Let me know how you’ve stripped away your cookbook attire and improvised some beautiful dishes in your kitchen!
Yummy, filling and low in calories, Spaghetti Squash is an excellent, and easy to prepare delight! Some people watching their carb intake like to substitute pasta with spaghetti squash, and eat it with a marinara or alfredo sauce.
I’m a fan of having it as a side dish. Here’s a recent recipe I came up with that was oh so delectable (and ahem, healthy)!
1 medium spaghetti squash, cut in half
1 scallion, sliced
3-4 mushrooms (I used cremini), sliced
About a cup of your favorite greens (I used kale), chopped
About a quarter cup crumbled feta cheese
Preheat oven to 375. Place cut spaghetti squash face down on baking sheet and bake for 45 minutes to an hour, until the flesh is soft. Take out of oven, and allow the squash to cool about 10 minutes. Pull out as many seeds as you can, with a fork, and set them aside – they’re great toasted! Then with a fork, begin to scrape into the meat of the squash. You will quickly see why it’s called a spaghetti squash, as you pull up the yummy squash “meat”. Place a little olive oil (or oil of choice) into a pan on a medium heat. Once pan has heated, toss in the squash and scallions, and cook over medium heat for a minute or two, then add greens and cook for about 5 minutes, until greens soften. Toss in mushrooms and cook for another 2-3 minutes. Season with sea salt and pepper (or my favorite combo of sea salt, cayenne and garlic powder :)). Place into a serving bowl and sprinkle crumbled feta on top. Serve warm.

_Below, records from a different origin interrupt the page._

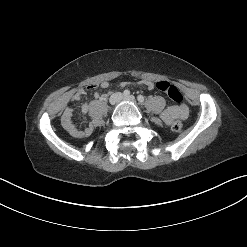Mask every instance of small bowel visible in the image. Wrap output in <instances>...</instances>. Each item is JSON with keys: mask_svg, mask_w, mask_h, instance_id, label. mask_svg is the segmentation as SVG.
<instances>
[{"mask_svg": "<svg viewBox=\"0 0 247 247\" xmlns=\"http://www.w3.org/2000/svg\"><path fill=\"white\" fill-rule=\"evenodd\" d=\"M141 83L148 90L154 89V83L151 80H143ZM126 85H127L126 82H123L121 84L122 87ZM99 86L102 88H108L109 82L102 81L100 84H91L87 87V89L93 90L98 88ZM85 94H86L85 89L83 88L77 89L71 96V103L80 100ZM101 97L102 95H100L99 93L97 92L94 93L95 99H100ZM88 110H89V104L88 103L83 104L81 107L82 114H87ZM73 113H74V109L73 106L70 104L66 107L61 117V123L64 129L71 136L76 138H84L89 136L93 131V127H94L93 123H89L84 129H78L75 127L72 121ZM187 116H188V107L185 104L170 106L167 109H165L161 115L163 121L168 125H170L175 120H185Z\"/></svg>", "mask_w": 247, "mask_h": 247, "instance_id": "1", "label": "small bowel"}]
</instances>
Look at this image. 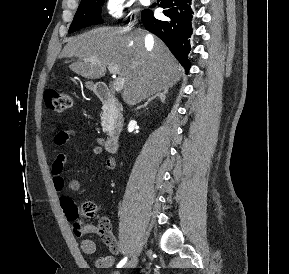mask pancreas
I'll return each mask as SVG.
<instances>
[{
  "label": "pancreas",
  "instance_id": "pancreas-1",
  "mask_svg": "<svg viewBox=\"0 0 289 274\" xmlns=\"http://www.w3.org/2000/svg\"><path fill=\"white\" fill-rule=\"evenodd\" d=\"M114 125V115L113 113L104 114L101 118V126L103 132H111Z\"/></svg>",
  "mask_w": 289,
  "mask_h": 274
}]
</instances>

Rinse squash seeds, and toast 5-10 minutes until lightly browned. Makes an excellent snack!
Last night it was cold. Ok, not East Coast cold – but wearing my fuzzy wool socks, turning the heat up and snuggling up in my throw on the couch, cold. I was craving a brothy soup to warm up. It was dark out already, and I didn’t want to get into a huge soup project. I came up with a warming Soba Noodle and Vegetable Soup in a Miso Broth, and I made it in 15 minutes!
**Soba Noodles are buckwheat noodles commonly used in Japanese cuisine. They are reasonably easy to find in the Asian section of your grocer. They are lighter in texture and in some ways healthier than Udon Noodles (which have their own healing properties). Buckwheat has a lot of protein, is high in Vitamin B1 and B12, minerals, rutin, an essential nutrient not found in other grains, as well as the essential amino acid lysine, the micro-nutrient choline, and Vitamin P, which helps with Vitamin C absorption.
Boil water, add soba noodles. In a separate pot or kettle boil about 2 cups water for broth. In a large bowl, empty contents of miso packet (or tablespoon miso paste), teaspoon dried sea vegetable, sea salt and cayenne. Set aside. Saute garlic with a little oil (I used olive) in a skillet on a low heat, add finely chopped kale, sliced mushrooms and chopped onions and ginger. Cover and keep on a low heat. Stir occasionally until onions are translucent, but kale still retains bright color. Turn off heat. Drain noodles. Add to broth bowl, add sauteed veggies, and 2 cups boiled water. Can add dash Bragg’s Liquid Aminos or soy sauce, rice vinegar, sesame oil and cut scallion for added flavor. Stir and eat up!
P.S. The miso packet I used had small pieces of tofu. If yours doesn’t, I recommend adding a little more protein, thinly sliced meat or diced tofu.